#5 People Over Profit

Sinek’s video was very informative about how to sell things. At first, it made me uneasy because the main example was Apple, and how it uses what people believe in order to sell their products. That made me nervous, and almost made me feel cheated by them, as they are using extreme ethos and pathos by marketing ideas/movements in order to create a profit, which eventually became a billion dollar success and borderline monopoly.

However, when he started to discuss Martin Luther King Jr., I realized his technique applied to more than just business marketing: it’s about selling ideas, which is essential to any movement or social change.

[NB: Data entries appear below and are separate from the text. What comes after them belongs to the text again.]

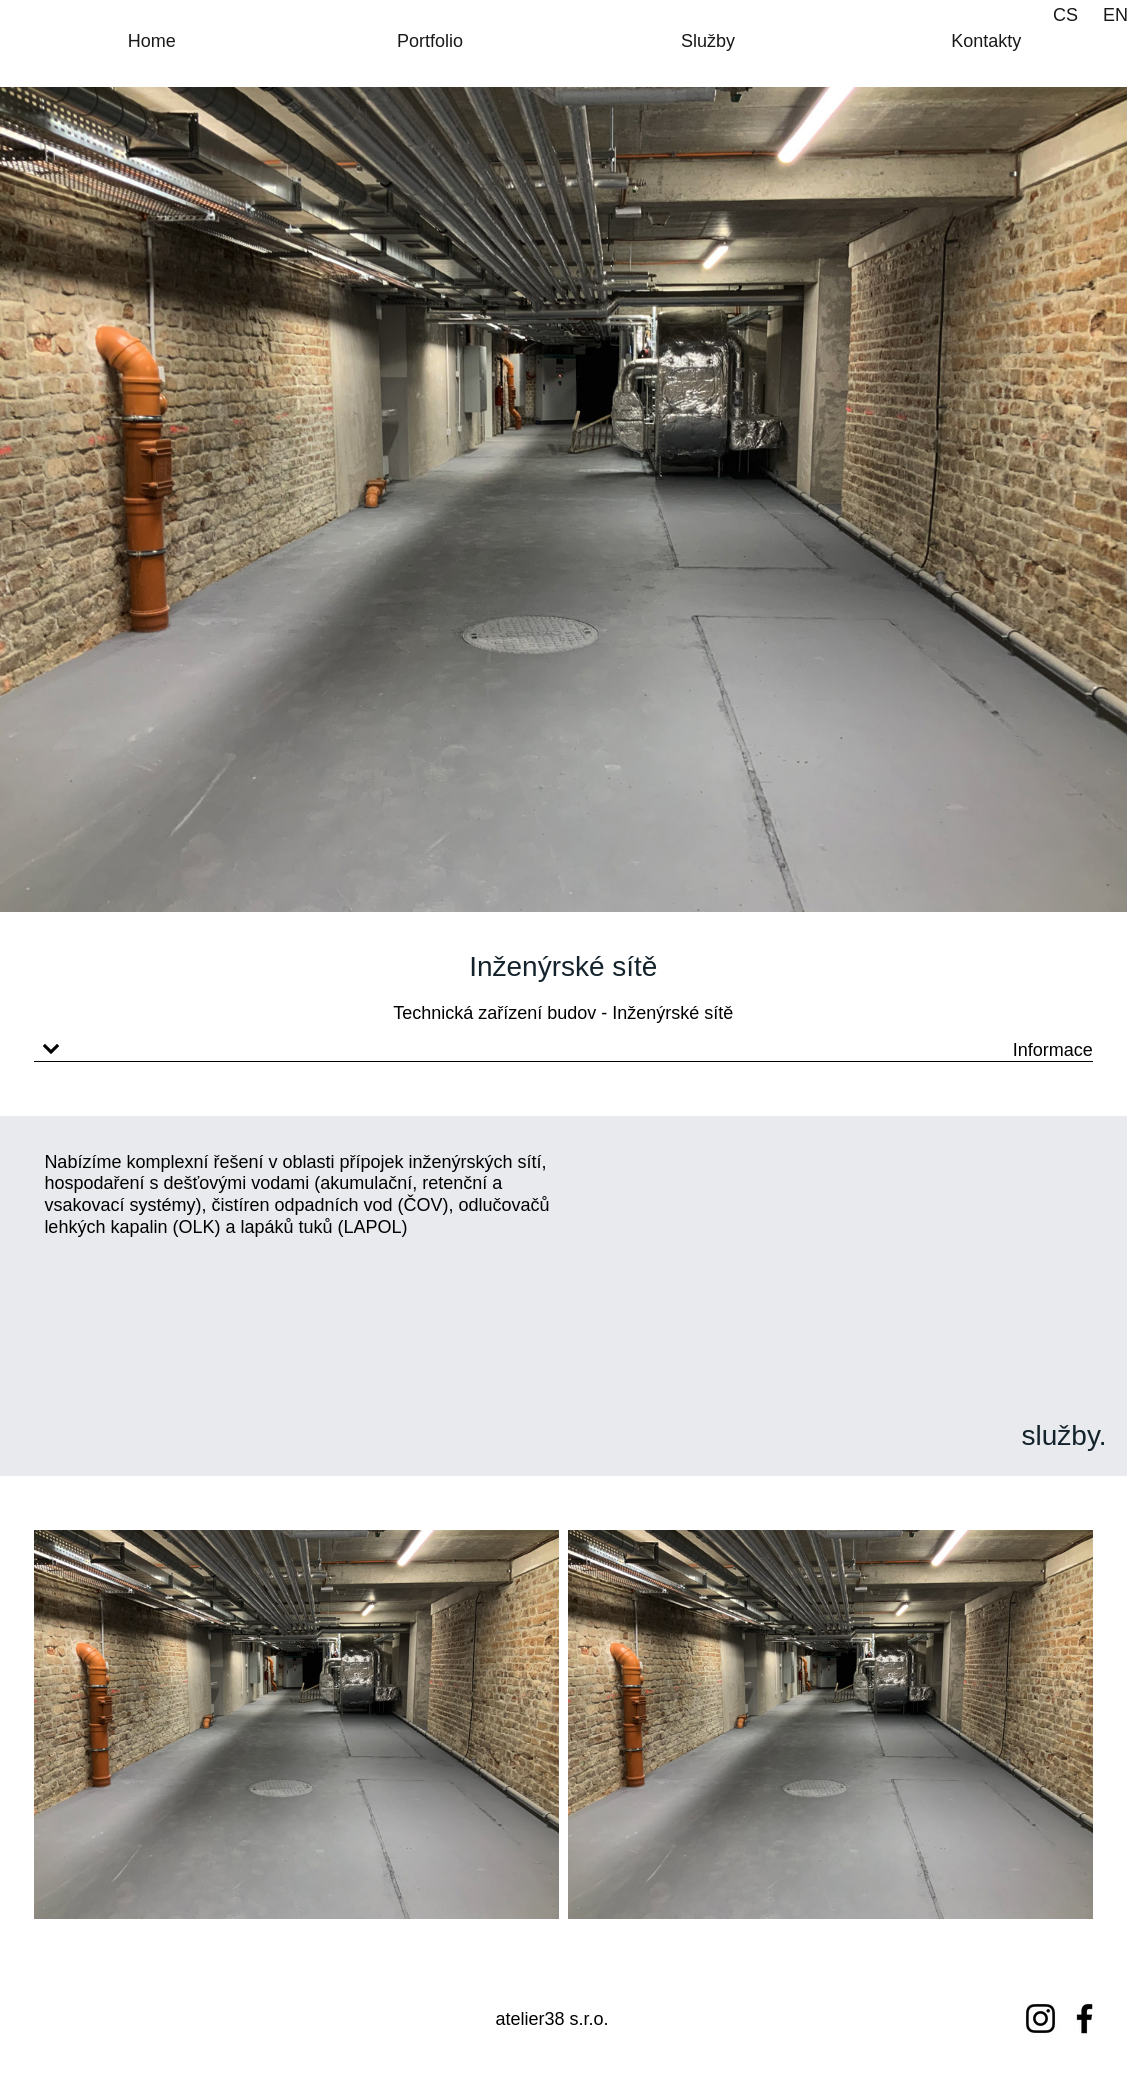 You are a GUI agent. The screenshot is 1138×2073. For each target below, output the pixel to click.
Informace (1053, 1050)
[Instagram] (1040, 2018)
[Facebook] (1084, 2018)
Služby (708, 41)
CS (1065, 15)
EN (1115, 15)
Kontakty (986, 41)
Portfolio (430, 41)
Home (152, 41)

One of the greatest examples of action in the past year has been the rise of the Women’s March on Washington and the movement that has arisen in its wake. Being at the Montpelier branch of the march, and then being able to see the other sister marches around the country filled up my heart and gave me hope about Americans continuing to stand up for what is good and right. After learning about Sinek’s model, I really think it aligns with his thinking. Those women and allies showed up for themselves, and were drawn to it because of a common belief and cause.

As a pitch for my issue, I might say: If you believe in the founding ideas of America, in which all men and women are created equal, show that you value it, by disengaging from the hate speech that harms your neighbors. Choose to not fly the Confederate flag.

 

Featured Image by Shutterstock

Sophia Venturo

3 Responses to “#5 People Over Profit

  • Sydney Taft Cole
    3 years ago

    Hi Sophie,
    I enjoyed reading your blog post. The part about selling ideas struck me the most. I wonder how many people in Vermont or in the world focus on selling ideas rather than products. I wonder which one costumers/people listening find most valuable. It certainly seems like an effective way to make change as you said.
    – Sydney

  • Ceci Lewis
    3 years ago

    Sophie,
    Persuasion is powerful. My dad always said it was easier to catch flies with honey than a hammer. Your tentative pitch: “If you believe in the founding ideas of America, in which all men and women are created equal, show that you value it, by disengaging from the hate speech that harms your neighbors. Choose to not fly the Confederate flag” truly illustrates this honey approach. By first establishing that your audience is indeed interested or committed to the idea of equality, then providing them with a solution of treating individuals equally by not flying the flag, you are providing your audience with a choice. Of course, there may be some who might say that they do not believe that all people are created equal, but at least you have given them food for thought. Your pitch forces the audience to engage with the topic. Nice!